How Antidepressants Helped Me Find Myself
Dark room. Dark mind. Light on hope.
At precisely 9:30pm the process begins. Unzip pouch, unscrew lid 1, take pill 1, sigh, close lid. Repeat with med 2. Repeat with med 3.
The last time I didn’t take at least one pill daily was when I was 18. The first two years it was all solely medication for my hip, combos of anti inflammatory meds, almost always meloxicam.
Then the real fun began. I've been on antidepressants and anxiety meds now for four years, since 2013.
I cannot recall how many different antidepressants and anxiety meds I've been on. I can't name them all, even though I'm sure I should probably be able to. I suppose I could request notes from my providers or get a list from my pharmacy. But I'm pretty sure I’ve tried it all over the last four years.
My doctors and I have tried so many different things to no avail, so my provider suggested genetic testing to try and get more insight. All the tests really showed is that I had already tried most of the medications they test for. Oh, and one particular drug-gene interaction explained why I had thought I was going completely and utterly insane while on one medication.I cannot fully explain the dread I feel each time I take a pill. Each time I think of swallowing these necessary medications so that my body will function more like it should, I sigh. The mix of physical and mental illnesses that these pills treat makes it feel all that more difficult. It's not just my body or just my brain that's f*cked up. I'm just f*cked up.
I used to joke in college: Miss a pill, miss a day. But it wasn't really a joke at all. Truth sounds much better as a snarky joke. I haven't missed a night of pills in over a year but let me tell you, if I miss a pill I truly will miss a day. Miss a day of work, miss a day of functioning, miss a day of feeling like a human being. My pills may not work perfectly, but without them I don't stand a chance. I have to remind myself of that quite often.
These pills come at a cost. I'm not talking about the actual financial cost (although I could rant about that particular topic for days). I'm talking night sweats and nausea and lots of other not-so-fun-and-games side effects.
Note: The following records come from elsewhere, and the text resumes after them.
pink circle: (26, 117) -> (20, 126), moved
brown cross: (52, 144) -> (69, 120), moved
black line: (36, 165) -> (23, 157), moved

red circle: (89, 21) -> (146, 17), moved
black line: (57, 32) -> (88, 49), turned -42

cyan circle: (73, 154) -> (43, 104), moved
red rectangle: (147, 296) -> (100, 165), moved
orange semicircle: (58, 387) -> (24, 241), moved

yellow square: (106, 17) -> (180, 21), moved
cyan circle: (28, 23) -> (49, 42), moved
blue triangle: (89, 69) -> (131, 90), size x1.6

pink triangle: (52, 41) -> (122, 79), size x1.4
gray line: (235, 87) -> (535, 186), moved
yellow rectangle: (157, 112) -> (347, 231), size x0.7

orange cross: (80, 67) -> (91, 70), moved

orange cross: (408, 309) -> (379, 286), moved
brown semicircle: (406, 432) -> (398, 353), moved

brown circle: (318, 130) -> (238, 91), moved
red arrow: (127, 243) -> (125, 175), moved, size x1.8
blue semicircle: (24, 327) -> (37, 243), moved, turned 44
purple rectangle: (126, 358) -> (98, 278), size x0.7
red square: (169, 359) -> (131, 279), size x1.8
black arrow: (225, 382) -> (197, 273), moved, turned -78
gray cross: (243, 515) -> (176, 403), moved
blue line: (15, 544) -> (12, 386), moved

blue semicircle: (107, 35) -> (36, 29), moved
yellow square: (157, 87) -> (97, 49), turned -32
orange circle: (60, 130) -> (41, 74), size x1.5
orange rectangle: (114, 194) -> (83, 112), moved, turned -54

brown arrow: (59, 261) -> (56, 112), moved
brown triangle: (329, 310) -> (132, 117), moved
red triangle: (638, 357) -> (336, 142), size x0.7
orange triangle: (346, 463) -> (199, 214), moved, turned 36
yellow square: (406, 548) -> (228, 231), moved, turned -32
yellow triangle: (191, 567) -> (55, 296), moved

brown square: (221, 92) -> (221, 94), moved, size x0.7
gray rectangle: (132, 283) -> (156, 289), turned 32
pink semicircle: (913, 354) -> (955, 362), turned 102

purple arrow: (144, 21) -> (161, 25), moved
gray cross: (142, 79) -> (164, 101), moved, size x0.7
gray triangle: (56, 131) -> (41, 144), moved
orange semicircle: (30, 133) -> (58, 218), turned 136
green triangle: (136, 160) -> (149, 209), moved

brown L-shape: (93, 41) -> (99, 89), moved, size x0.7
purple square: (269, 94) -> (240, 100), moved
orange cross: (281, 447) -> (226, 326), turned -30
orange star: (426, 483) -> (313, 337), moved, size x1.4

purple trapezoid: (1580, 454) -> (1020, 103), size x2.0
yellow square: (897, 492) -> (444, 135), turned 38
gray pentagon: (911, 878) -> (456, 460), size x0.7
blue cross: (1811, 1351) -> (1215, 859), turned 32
The other cost is the mental cost. I am so terrified and anxious about how I might feel and any symptoms I may experience if I miss a dose. I have alarms that go off when it's time to take my meds each night; I also had more discreet notifications when I had daytime meds. Packing for a trip is terrifying. The shaking and panicking in the car turns to pulling over and verifying that yes, I did put the meds in my bag. I've driven over an hour home from a vacation, at midnight, to take them.
Do I regret taking antidepressants and anxiety medications? Not even close. Without them, I couldn’t function normally. I’d be a puddle of tears and numbness on my closet floor. I wouldn’t have graduated from university. I wouldn’t have gotten a job. I wouldn’t be able to hold a job. I wouldn’t be in a relationship; with my boyfriend, friends, or family for that matter. I would isolate, I would hide, and to be quite frank, I most likely might not be alive.